Industry Fellow, 2007-2011

University College London and Johnson Matthey

Development of SR based in situ techniques applied to industrial materials

Professor Gopinathan Sankar and Johnson Matthey scientists
Gopinathan Sankar (2nd from left) and other Johnson Matthey scientists at Diamond's Non Crystalline Diffraction (Small Angle X-ray Scattering) beamline I22. © Diamond Light Source

Rather than spin out a company from his laboratory bench, Gopinathan Sankar understood the value of working away inside one of the largest firms that operates in his chosen field. The Professor of Materials Chemistry at University College London focuses on catalysts so found an excellent fit with Johnson Matthey, the FTSE 100 science company with annual sales of £11bn.

In 2007 Sankar was awarded a Royal Society Industry Fellowship that for four years covered half his basic salary so he could spend two days a week at Matthey. Much of the firm’s business revolves around the platinum group of metals. Its clean air division, which supplies catalytic convertors that remove carbon dioxide and the like from car engines, accounts for two-thirds of group sales.

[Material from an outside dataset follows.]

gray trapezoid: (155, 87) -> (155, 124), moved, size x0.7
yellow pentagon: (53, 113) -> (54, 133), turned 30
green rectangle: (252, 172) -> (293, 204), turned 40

The 202-year old firm also supplies catalysts and diagnostics to a range of industries, has a small drug-making unit and is working away on low-cost, high density batteries that has drawn the interest of car manufacturers and power cell providers.

Sankar’s work looks at the creation and characterisation of catalysts at the atomic level. Catalysts with improved properties work out as more cost effective and have a more positive effect on the environment. He says: “The Royal Society was absolutely instrumental in the university decreasing my duties and letting me go so I could focus on this collaborative effort.”

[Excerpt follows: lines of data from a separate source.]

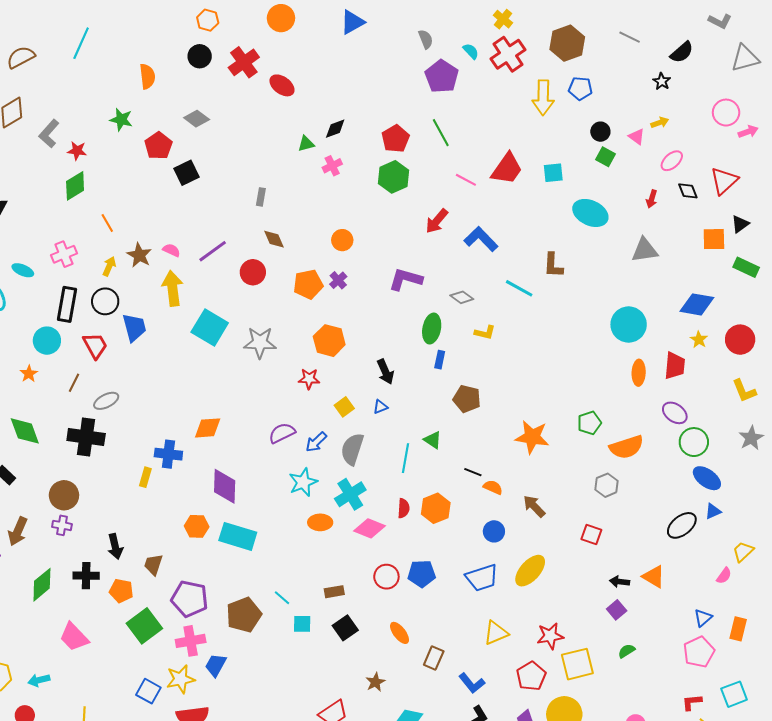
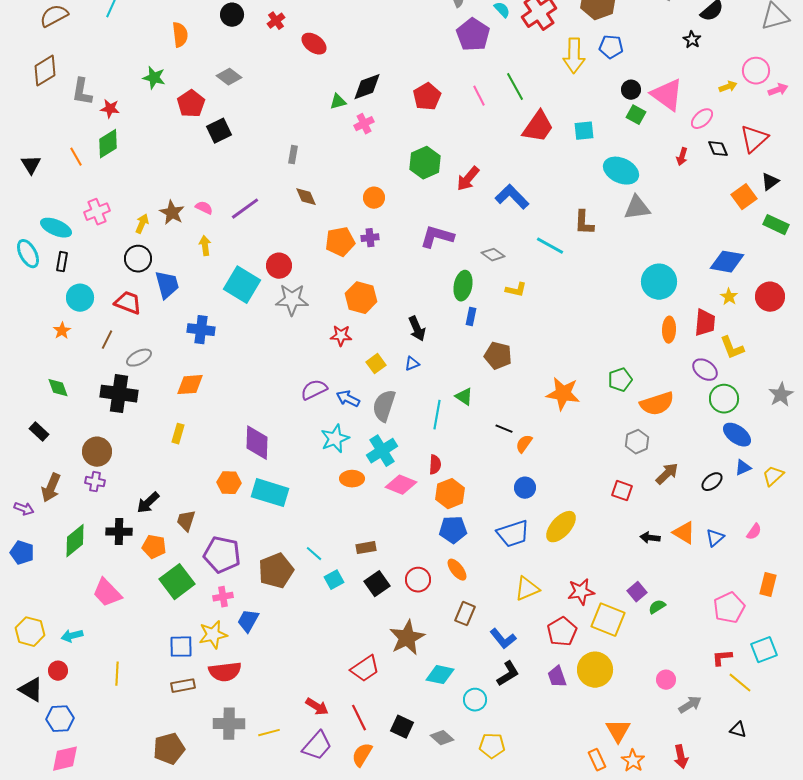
red cross: (244, 62) -> (276, 21), size x0.6
yellow arrow: (660, 123) -> (728, 87), moved
black diamond: (335, 129) -> (367, 87), size x1.4
green line: (441, 133) -> (515, 87), moved
gray L-shape: (49, 134) -> (82, 92), turned -32
pink triangle: (637, 137) -> (667, 95), size x2.0
green hexagon: (393, 177) -> (425, 163), moved
pink line: (466, 180) -> (479, 96), moved, turned 35
orange line: (107, 223) -> (76, 157), moved
orange square: (714, 239) -> (744, 197), turned -35
gray triangle: (645, 250) -> (637, 208), moved
cyan ellipse: (23, 270) -> (56, 228), size x1.4
red circle: (253, 272) -> (279, 266), moved
purple cross: (338, 280) -> (370, 238), turned 36
yellow arrow: (172, 288) -> (205, 246), size x0.6
black rectangle: (67, 304) -> (62, 262), moved, size x0.6
red trapezoid: (95, 346) -> (128, 303), turned -40
yellow L-shape: (744, 391) -> (732, 348), moved
orange diamond: (208, 428) -> (190, 385), moved
green diamond: (25, 431) -> (58, 388), size x0.7
blue arrow: (316, 442) -> (348, 399), turned 70
blue cross: (168, 454) -> (201, 330), moved
orange semicircle: (493, 487) -> (524, 444), turned -78
brown arrow: (534, 506) -> (667, 474), moved, turned 90
orange hexagon: (436, 508) -> (450, 494), moved
black ellipse: (682, 525) -> (712, 482), size x0.7
black arrow: (115, 547) -> (148, 503), turned 60
yellow trapezoid: (743, 552) -> (773, 476), moved
red circle: (386, 577) -> (418, 580), moved
purple square: (617, 610) -> (637, 592), moved
blue triangle: (703, 618) -> (715, 538), moved
cyan square: (302, 624) -> (334, 580), turned -30
orange ellipse: (400, 633) -> (457, 570), moved
pink cross: (191, 641) -> (223, 597), size x0.7
yellow square: (577, 664) -> (608, 620), turned 36
brown star: (375, 682) -> (407, 638), size x1.8
blue square: (148, 691) -> (181, 647), turned -30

In addition to his placement, Sankar began PhD programmes that indirectly benefited the university. Matthey funded one-quarter of the students’ time, with the balance covered by a grant from the Engineering and Physical Sciences Research Council (EPSRC). After the Royal Society funding ended in 2011, Sankar continued to collaborate with the company. Over the years, six of his PhD students have gone on to be employed by Matthey.

Much of his time has been spent at Sonning Common near Reading, the site of Matthey’s technology centre. He says: “My work involved proprietary and fundamental research – understanding the materials better so they could improve their processing technology. Working with a big company and taking them to such an advanced level has been a very fruitful exercise.”

Since his arrival, Sankar thinks Matthey has invested more in basic research, to the benefit of the company. Four years ago, when there was a question mark over contamination in some of their catalysts, Sankar was involved in a major project to prove – through research – that their materials were completely safe.